See a 2-page visual summary of the recommendations, including tables to support prescribing decisions.
NICE has also produced a guideline on antimicrobial stewardship: systems and processes for effective antimicrobial medicine use.
This guideline includes recommendations on:
- managing acute sore throat, including advice when an antibiotic is not needed
- choice of antibiotic when a back-up or immediate prescription is needed
Who is it for?
- Health professionals
- People with acute sore throat and their families and carers
Is this guideline up to date?
We checked this guideline in April 2019 to assess the impact of the 2018 English Surveillance Programme for Antimicrobial Utilisation and Resistance (ESPAUR) report. We found no new evidence that affects the recommendations in this guideline.

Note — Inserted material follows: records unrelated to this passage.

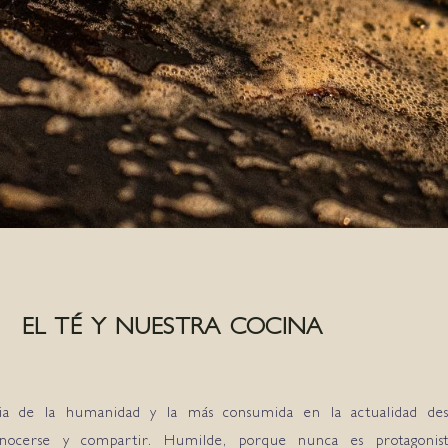
EL TÉ Y NUESTRA COCINA
oria de la humanidad y la más consumida en la actualidad d
nocerse y compartir. Humilde, porque nunca es protagoni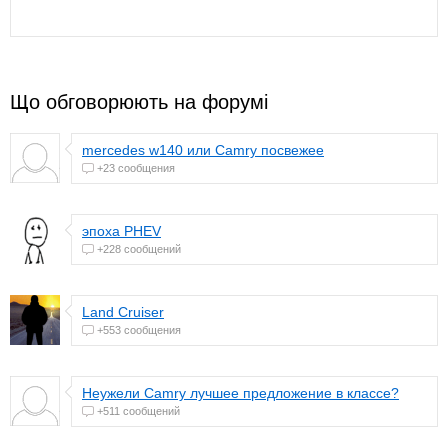
Що обговорюють на форумі
mercedes w140 или Camry посвежее
+23 сообщения
эпоха PHEV
+228 сообщений
Land Cruiser
+553 сообщения
Неужели Camry лучшее предложение в классе?
+511 сообщений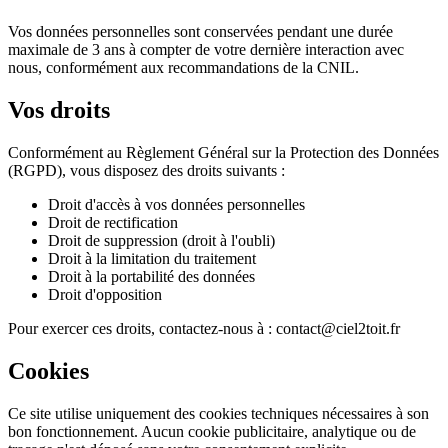
Vos données personnelles sont conservées pendant une durée
maximale de 3 ans à compter de votre dernière interaction avec
nous, conformément aux recommandations de la CNIL.
Vos droits
Conformément au Règlement Général sur la Protection des Données
(RGPD), vous disposez des droits suivants :
Droit d'accès à vos données personnelles
Droit de rectification
Droit de suppression (droit à l'oubli)
Droit à la limitation du traitement
Droit à la portabilité des données
Droit d'opposition
Pour exercer ces droits, contactez-nous à : contact@ciel2toit.fr
Cookies
Ce site utilise uniquement des cookies techniques nécessaires à son
bon fonctionnement. Aucun cookie publicitaire, analytique ou de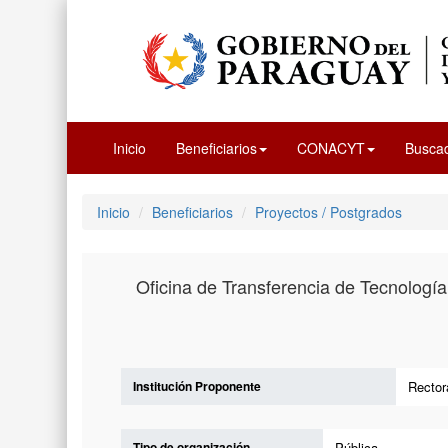
Inicio
Beneficiarios
CONACYT
Busca
Inicio
Beneficiarios
Proyectos / Postgrados
Oficina de Transferencia de Tecnología
Institución Proponente
Rector
Tipo de organización
Pública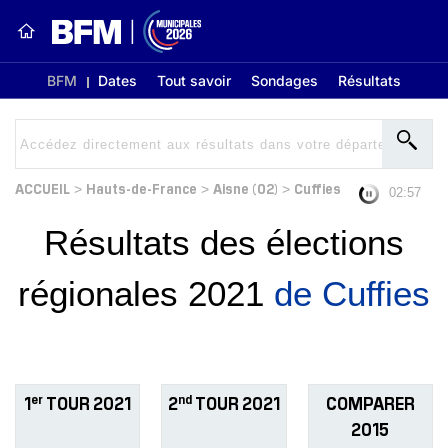
BFM
Dates
Tout savoir
Sondages
Résultats
ACCUEIL
Hauts-de-France
Aisne (02)
Cuffies
>
>
>
02:56
Résultats des élections
régionales 2021
de Cuffies
er
nd
1
TOUR 2021
2
TOUR 2021
COMPARER
2015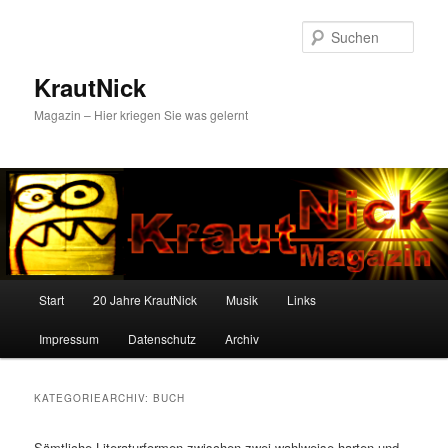
Zum
Zum
primären
sekundären
Such
Inhalt
Inhalt
springen
springen
KrautNick
Magazin – Hier kriegen Sie was gelernt
Hauptmenü
Start
20 Jahre KrautNick
Musik
Links
Impressum
Datenschutz
Archiv
KATEGORIEARCHIV:
BUCH
Sämtliche Literaturformen zwischen zwei wahlweise harten und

Guideline development process
NICE worked with Public Health England to develop this guidance.
The recommendations in this guideline represent the view of NICE, arrived at after careful consideration of the evidence available. When exercising their judgement, professionals and practitioners are expected to take this guideline fully into account, alongside the individual needs, preferences and values of their patients or the people using their service. It is not mandatory to apply the recommendations, and the guideline does not override the responsibility to make decisions appropriate to the circumstances of the individual, in consultation with them and their families and carers or guardian.
All problems (adverse events) related to a medicine or medical device used for treatment or in a procedure should be reported to the Medicines and Healthcare products Regulatory Agency using the Yellow Card Scheme.
Local commissioners and providers of healthcare have a responsibility to enable the guideline to be applied when individual professionals and people using services wish to use it. They should do so in the context of local and national priorities for funding and developing services, and in light of their duties to have due regard to the need to eliminate unlawful discrimination, to advance equality of opportunity and to reduce health inequalities. Nothing in this guideline should be interpreted in a way that would be inconsistent with complying with those duties.
Commissioners and providers have a responsibility to promote an environmentally sustainable health and care system and should assess and reduce the environmental impact of implementing NICE recommendations wherever possible.